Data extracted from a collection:
******************************

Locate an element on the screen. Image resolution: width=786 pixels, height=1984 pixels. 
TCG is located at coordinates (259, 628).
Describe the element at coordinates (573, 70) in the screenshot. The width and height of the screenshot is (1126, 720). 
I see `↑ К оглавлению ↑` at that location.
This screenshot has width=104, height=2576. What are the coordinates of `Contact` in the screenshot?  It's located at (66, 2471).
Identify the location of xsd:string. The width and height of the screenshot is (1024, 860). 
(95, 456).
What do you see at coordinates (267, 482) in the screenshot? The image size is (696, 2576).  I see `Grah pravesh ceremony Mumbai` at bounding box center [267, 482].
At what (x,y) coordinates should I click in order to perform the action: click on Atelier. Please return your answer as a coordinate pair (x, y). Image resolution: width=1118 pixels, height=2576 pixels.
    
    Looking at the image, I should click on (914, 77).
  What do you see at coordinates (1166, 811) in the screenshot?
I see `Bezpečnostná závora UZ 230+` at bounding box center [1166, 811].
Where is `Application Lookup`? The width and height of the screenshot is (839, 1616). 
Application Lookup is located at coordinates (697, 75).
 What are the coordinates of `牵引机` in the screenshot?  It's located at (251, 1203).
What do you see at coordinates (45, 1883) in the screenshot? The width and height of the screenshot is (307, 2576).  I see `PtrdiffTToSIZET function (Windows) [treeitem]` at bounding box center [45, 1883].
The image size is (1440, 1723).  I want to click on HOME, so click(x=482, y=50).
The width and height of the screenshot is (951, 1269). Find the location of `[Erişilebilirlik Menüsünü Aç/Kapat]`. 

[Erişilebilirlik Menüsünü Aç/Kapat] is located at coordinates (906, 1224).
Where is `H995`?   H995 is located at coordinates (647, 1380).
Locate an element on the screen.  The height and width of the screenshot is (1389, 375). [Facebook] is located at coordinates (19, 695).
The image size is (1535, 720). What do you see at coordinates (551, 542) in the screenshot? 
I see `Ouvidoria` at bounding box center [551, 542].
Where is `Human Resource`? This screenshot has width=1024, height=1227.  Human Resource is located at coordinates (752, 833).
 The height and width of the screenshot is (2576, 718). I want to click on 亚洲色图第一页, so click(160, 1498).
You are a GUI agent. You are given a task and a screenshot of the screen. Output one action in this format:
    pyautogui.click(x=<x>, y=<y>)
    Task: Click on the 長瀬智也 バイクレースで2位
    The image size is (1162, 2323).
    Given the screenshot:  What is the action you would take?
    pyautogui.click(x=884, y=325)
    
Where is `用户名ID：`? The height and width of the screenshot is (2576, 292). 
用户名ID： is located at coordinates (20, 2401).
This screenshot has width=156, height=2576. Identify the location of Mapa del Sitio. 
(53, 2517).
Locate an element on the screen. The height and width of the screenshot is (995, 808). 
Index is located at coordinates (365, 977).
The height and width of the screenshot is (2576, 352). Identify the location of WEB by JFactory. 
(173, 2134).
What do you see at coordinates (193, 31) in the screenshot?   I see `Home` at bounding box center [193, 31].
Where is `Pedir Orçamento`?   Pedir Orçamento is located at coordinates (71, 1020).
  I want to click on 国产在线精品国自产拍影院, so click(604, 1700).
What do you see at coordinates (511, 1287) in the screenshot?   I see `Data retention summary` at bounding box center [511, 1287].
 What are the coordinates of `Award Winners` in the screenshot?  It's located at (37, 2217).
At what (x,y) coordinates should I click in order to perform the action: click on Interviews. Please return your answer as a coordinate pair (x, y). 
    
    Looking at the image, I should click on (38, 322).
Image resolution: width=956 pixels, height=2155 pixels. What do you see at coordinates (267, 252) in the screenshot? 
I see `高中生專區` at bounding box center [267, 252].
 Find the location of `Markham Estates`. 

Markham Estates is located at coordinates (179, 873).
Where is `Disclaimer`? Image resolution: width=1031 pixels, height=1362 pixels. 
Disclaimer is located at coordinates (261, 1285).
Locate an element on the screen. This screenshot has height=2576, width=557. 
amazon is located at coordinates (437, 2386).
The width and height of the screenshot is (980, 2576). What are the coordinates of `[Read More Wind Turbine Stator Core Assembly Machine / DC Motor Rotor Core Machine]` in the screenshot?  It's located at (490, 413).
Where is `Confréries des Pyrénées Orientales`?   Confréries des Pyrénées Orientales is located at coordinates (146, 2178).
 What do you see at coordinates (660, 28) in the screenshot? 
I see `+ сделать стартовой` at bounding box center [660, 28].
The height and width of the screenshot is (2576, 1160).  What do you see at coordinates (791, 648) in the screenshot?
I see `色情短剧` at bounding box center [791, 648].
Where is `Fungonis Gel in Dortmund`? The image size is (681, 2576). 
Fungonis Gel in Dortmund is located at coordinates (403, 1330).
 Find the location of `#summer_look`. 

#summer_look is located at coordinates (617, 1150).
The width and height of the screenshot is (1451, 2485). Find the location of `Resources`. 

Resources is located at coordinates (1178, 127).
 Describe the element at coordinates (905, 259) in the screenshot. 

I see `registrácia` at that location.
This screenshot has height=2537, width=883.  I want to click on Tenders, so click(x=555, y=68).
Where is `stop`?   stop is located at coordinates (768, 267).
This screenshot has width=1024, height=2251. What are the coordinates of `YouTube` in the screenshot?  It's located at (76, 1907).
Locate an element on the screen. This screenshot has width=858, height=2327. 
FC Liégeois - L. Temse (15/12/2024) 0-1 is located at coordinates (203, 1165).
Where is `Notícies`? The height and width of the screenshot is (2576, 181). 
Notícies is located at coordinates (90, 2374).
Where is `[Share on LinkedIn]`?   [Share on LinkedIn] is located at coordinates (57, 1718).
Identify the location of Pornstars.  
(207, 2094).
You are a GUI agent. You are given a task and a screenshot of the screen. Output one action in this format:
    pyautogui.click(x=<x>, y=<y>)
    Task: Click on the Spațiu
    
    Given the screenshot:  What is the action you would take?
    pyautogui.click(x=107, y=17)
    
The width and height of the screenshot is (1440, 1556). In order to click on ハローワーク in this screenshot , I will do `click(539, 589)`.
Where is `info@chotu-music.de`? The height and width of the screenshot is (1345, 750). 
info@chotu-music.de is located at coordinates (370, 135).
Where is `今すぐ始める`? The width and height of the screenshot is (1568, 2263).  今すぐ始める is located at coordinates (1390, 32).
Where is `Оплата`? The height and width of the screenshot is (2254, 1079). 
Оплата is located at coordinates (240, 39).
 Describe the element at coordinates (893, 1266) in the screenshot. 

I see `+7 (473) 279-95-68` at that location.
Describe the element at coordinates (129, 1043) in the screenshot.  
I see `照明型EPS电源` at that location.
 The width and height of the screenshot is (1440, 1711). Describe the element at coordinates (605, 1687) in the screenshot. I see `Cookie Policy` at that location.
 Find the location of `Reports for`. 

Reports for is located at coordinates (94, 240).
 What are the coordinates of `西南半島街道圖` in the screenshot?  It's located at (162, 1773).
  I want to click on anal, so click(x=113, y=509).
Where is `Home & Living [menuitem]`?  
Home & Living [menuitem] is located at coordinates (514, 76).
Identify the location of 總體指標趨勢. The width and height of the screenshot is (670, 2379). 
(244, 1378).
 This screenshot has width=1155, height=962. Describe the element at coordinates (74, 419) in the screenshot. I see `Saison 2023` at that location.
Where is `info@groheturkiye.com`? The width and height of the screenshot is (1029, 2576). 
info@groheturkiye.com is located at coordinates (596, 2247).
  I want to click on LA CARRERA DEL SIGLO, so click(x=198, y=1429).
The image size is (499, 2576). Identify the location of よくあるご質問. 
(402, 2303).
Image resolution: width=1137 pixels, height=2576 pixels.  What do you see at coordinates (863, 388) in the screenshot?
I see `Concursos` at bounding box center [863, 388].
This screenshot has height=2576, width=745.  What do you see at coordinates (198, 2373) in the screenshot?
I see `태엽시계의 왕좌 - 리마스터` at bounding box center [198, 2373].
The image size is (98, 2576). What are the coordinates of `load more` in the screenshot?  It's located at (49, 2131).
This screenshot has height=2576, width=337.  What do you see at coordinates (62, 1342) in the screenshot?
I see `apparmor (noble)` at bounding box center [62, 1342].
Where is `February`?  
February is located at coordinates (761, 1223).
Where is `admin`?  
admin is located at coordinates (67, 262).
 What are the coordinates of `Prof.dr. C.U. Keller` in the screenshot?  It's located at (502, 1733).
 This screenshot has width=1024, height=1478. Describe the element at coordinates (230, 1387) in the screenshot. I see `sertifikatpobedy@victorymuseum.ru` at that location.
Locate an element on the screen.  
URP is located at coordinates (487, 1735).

******************************

** Assignment **
Both the first line of the data above and the line with "What do you see at coordinates (267, 482)" must be included; please return exactly those lines and the ones between them.

** Task answer **
Locate an element on the screen. Image resolution: width=786 pixels, height=1984 pixels. 
TCG is located at coordinates (259, 628).
Describe the element at coordinates (573, 70) in the screenshot. The width and height of the screenshot is (1126, 720). 
I see `↑ К оглавлению ↑` at that location.
This screenshot has width=104, height=2576. What are the coordinates of `Contact` in the screenshot?  It's located at (66, 2471).
Identify the location of xsd:string. The width and height of the screenshot is (1024, 860). 
(95, 456).
What do you see at coordinates (267, 482) in the screenshot? The image size is (696, 2576).  I see `Grah pravesh ceremony Mumbai` at bounding box center [267, 482].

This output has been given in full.